== Segment start ==

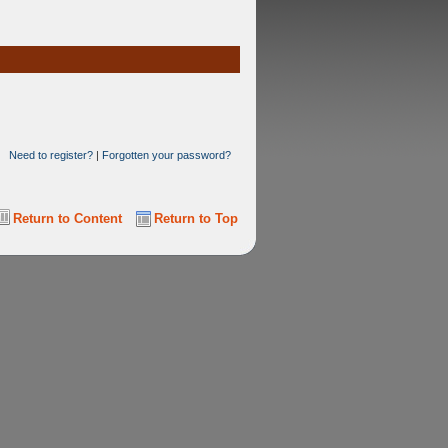
Need to register?
|
Forgotten your password?
Return to Content
Return to Top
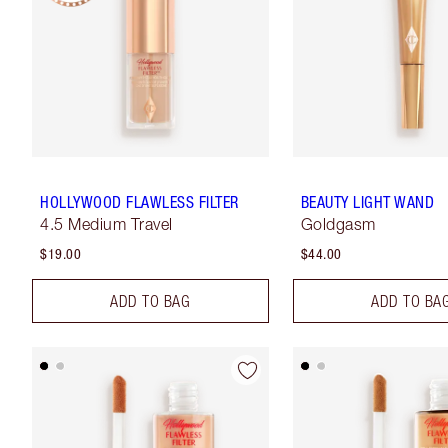
HOLLYWOOD FLAWLESS FILTER
BEAUTY LIGHT WAND
4.5 Medium Travel
Goldgasm
$19.00
$44.00
ADD TO BAG
ADD TO BA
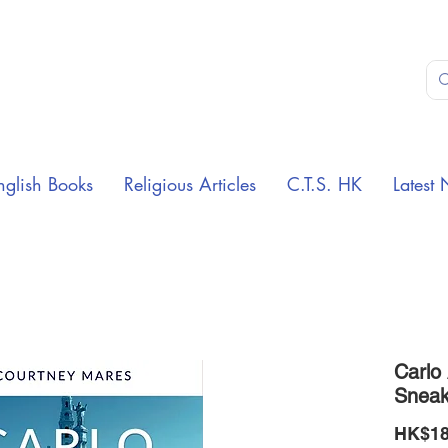
nglish Books
Religious Articles
C.T.S. HK
Latest 
Carlo 
Sneak
HK$18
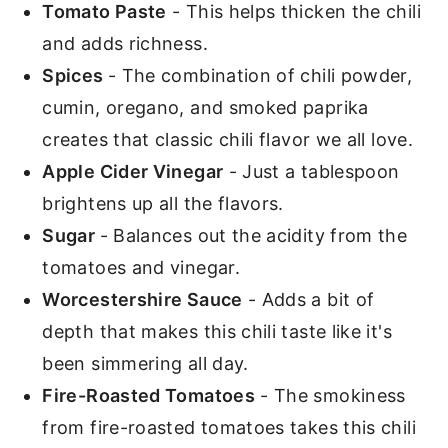
Tomato Paste
- This helps thicken the chili
and adds richness.
Spices
- The combination of chili powder,
cumin, oregano, and smoked paprika
creates that classic chili flavor we all love.
Apple Cider Vinegar
- Just a tablespoon
brightens up all the flavors.
Sugar
- Balances out the acidity from the
tomatoes and vinegar.
Worcestershire Sauce
- Adds a bit of
depth that makes this chili taste like it's
been simmering all day.
Fire-Roasted Tomatoes
- The smokiness
from fire-roasted tomatoes takes this chili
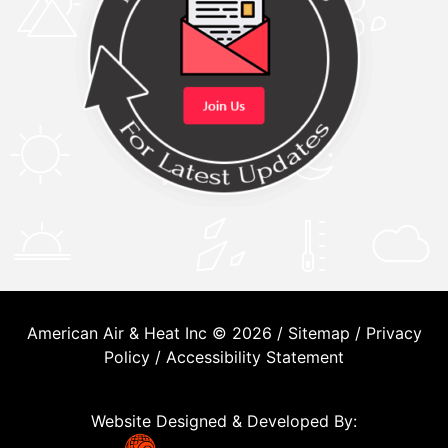
American Air & Heat Inc © 2026 /
Sitemap
/
Privacy
Policy
/
Accessibility Statement
Website Designed & Developed By:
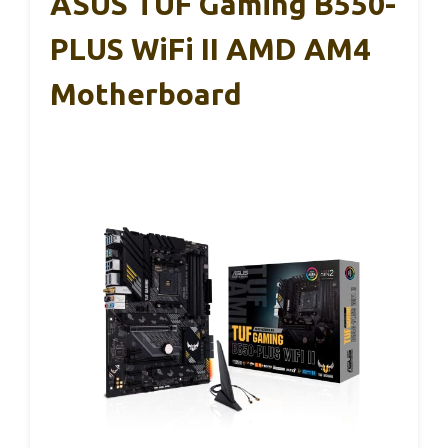
ASUS TUF Gaming B550-
PLUS WiFi II AMD AM4
Motherboard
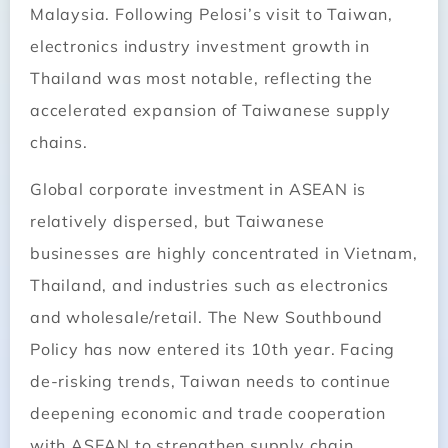
Malaysia. Following Pelosi’s visit to Taiwan,
electronics industry investment growth in
Thailand was most notable, reflecting the
accelerated expansion of Taiwanese supply
chains.
Global corporate investment in ASEAN is
relatively dispersed, but Taiwanese
businesses are highly concentrated in Vietnam,
Thailand, and industries such as electronics
and wholesale/retail. The New Southbound
Policy has now entered its 10th year. Facing
de-risking trends, Taiwan needs to continue
deepening economic and trade cooperation
with ASEAN to strengthen supply chain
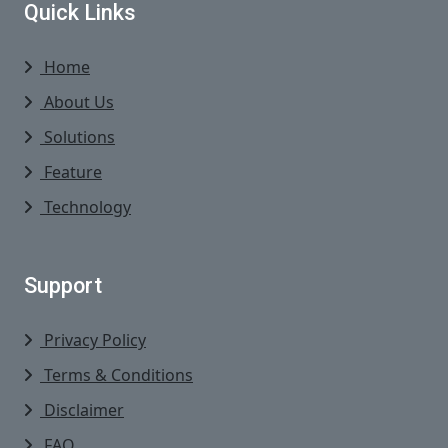
Quick Links
Home
About Us
Solutions
Feature
Technology
Support
Privacy Policy
Terms & Conditions
Disclaimer
FAQ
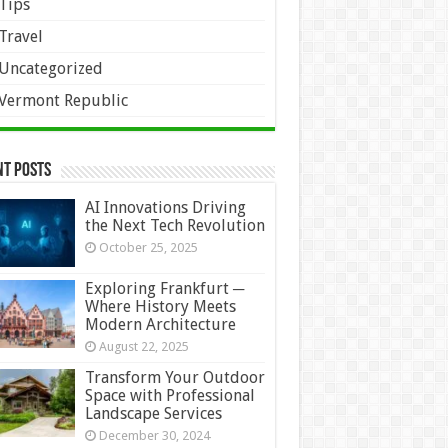
Tips
Travel
Uncategorized
Vermont Republic
nt Posts
AI Innovations Driving
the Next Tech Revolution
October 25, 2025
Exploring Frankfurt ─
Where History Meets
Modern Architecture
August 22, 2025
Transform Your Outdoor
Space with Professional
Landscape Services
December 30, 2024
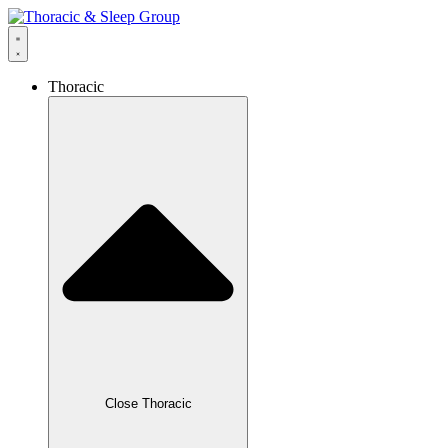
Thoracic
Close Thoracic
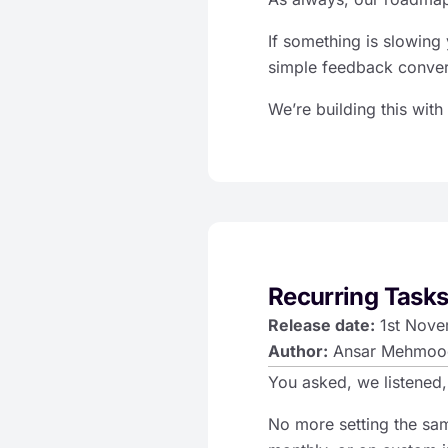
If something is slowing 
simple feedback conver
We’re building this with
Recurring Tasks
Release date:
1st Nove
Author:
Ansar Mehmoo
You asked, we listened,
No more setting the sa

== Segment end ==

### Exercise goal
All of the entries above are to be restated word for word, minus the images.

### Answer to this problem
Need to register?
|
Forgotten your password?
Return to Content
Return to Top
HOLLYWOOD FLAWLESS FILTER
BEAUTY LIGHT WAND
4.5 Medium Travel
Goldgasm
$19.00
$44.00
ADD TO BAG
ADD TO BA
nglish Books
Religious Articles
C.T.S. HK
Latest 
Carlo 
Sneak
HK$18
Tomato Paste
- This helps thicken the chili
and adds richness.
Spices
- The combination of chili powder,
cumin, oregano, and smoked paprika
creates that classic chili flavor we all love.
Apple Cider Vinegar
- Just a tablespoon
brightens up all the flavors.
Sugar
- Balances out the acidity from the
tomatoes and vinegar.
Worcestershire Sauce
- Adds a bit of
depth that makes this chili taste like it's
been simmering all day.
Fire-Roasted Tomatoes
- The smokiness
from fire-roasted tomatoes takes this chili
American Air & Heat Inc © 2026 /
Sitemap
/
Privacy
Policy
/
Accessibility Statement
Website Designed & Developed By:
ASUS TUF Gaming B550-
PLUS WiFi II AMD AM4
Motherboard
Malaysia. Following Pelosi’s visit to Taiwan,
electronics industry investment growth in
Thailand was most notable, reflecting the
accelerated expansion of Taiwanese supply
chains.
Global corporate investment in ASEAN is
relatively dispersed, but Taiwanese
businesses are highly concentrated in Vietnam,
Thailand, and industries such as electronics
and wholesale/retail. The New Southbound
Policy has now entered its 10th year. Facing
de-risking trends, Taiwan needs to continue
deepening economic and trade cooperation
with ASEAN to strengthen supply chain
Quick Links
Home
About Us
Solutions
Feature
Technology
Support
Privacy Policy
Terms & Conditions
Disclaimer
FAQ
Tips
Travel
Uncategorized
Vermont Republic
nt Posts
AI Innovations Driving
the Next Tech Revolution
October 25, 2025
Exploring Frankfurt ─
Where History Meets
Modern Architecture
August 22, 2025
Transform Your Outdoor
Space with Professional
Landscape Services
December 30, 2024
Thoracic
Close Thoracic
If something is slowing 
simple feedback conver
We’re building this with
Recurring Tasks
Release date:
1st Nove
Author:
Ansar Mehmoo
You asked, we listened,
No more setting the sa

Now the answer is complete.